Why a provincial politician should concern himself about a municipal parking policy in a riding not his own is more than passing strange. On the high holidays, which occur in the autumn, Jewish people attend synagogue a total of three days and two evenings. When a provincial politician gets hot under the collar about where Jews park their cars a few days out of the year, the optics reek of anti-Semitism. Drainville may be interested to know that Montreal’s Shearith Israel synagogue was establishe­d in 1768, and that records of a Jewish presence in the province go back 30 years before that. Jews are Quebecers as much as any francophon­e is.

Last spring, Drainville told Le Devoir that “if we want to be able to properly manage this diversity, we will have to give ourselves rules and common values.” The notion of “managing” diversity has echoes of other regimes in other times which also found ways to “manage” diversity, many of them highly unpleasant, and frequently fatal to the diversity who found themselves being managed.

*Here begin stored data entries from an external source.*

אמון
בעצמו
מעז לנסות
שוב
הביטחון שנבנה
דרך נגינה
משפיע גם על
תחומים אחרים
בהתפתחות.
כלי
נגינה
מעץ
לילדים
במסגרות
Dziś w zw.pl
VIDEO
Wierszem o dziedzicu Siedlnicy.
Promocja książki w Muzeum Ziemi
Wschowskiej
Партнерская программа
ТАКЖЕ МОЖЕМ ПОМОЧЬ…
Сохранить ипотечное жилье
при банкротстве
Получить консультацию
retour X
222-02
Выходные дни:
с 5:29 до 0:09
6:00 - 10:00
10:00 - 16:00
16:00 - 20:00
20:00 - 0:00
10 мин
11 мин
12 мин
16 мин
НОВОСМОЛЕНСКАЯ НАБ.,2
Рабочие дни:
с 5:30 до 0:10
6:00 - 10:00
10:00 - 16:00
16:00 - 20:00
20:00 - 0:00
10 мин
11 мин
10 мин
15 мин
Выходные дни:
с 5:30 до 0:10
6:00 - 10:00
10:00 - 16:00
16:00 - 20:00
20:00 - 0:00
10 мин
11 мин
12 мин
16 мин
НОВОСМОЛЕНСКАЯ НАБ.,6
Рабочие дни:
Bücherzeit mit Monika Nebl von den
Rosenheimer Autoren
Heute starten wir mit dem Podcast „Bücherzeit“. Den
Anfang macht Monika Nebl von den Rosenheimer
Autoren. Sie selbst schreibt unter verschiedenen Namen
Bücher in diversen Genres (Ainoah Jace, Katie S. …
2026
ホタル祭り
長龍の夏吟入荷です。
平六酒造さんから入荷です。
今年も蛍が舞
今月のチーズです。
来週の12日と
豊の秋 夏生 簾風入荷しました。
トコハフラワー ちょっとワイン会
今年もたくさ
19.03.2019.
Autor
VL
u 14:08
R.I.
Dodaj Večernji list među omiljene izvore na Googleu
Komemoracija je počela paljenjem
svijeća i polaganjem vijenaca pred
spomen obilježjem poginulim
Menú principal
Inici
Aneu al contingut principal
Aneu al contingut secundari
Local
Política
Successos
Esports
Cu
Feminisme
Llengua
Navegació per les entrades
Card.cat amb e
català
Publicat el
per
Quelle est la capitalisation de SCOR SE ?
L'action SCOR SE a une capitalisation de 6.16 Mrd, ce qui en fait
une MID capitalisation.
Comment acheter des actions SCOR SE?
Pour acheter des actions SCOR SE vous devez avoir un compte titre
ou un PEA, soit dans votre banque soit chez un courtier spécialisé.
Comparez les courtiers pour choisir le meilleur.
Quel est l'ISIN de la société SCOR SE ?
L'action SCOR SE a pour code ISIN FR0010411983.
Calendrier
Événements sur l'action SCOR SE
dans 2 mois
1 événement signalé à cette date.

The federal government, possibly fretting about its fortunes in Quebec in the next election, has shrugged off the matter as one of provincial jurisdicti­on.

Meanwhile, Drainville says the new law provides “a good balance between respect for individual rights and the respect of Quebecers’ common values.” What a joke. There is no respect for individual rights; when you legislate how citizens may dress, you’ve killed off individual rights.

If the legislatio­n passes, public-sector workers should ignore it. They should continue to wear their religious symbols to work. If they are fined, which one assumes would be the method of enforcemen­t the law would propose — since surely even the rabid dogs of the PQ would not make jail an option — they should refuse to pay.

The federal government needs to stop walking on eggshells around Quebec. The Tories must take their eyes off the ballot box. Forget the Orange Crush and squelch this intolerabl­e crushing of charter rights.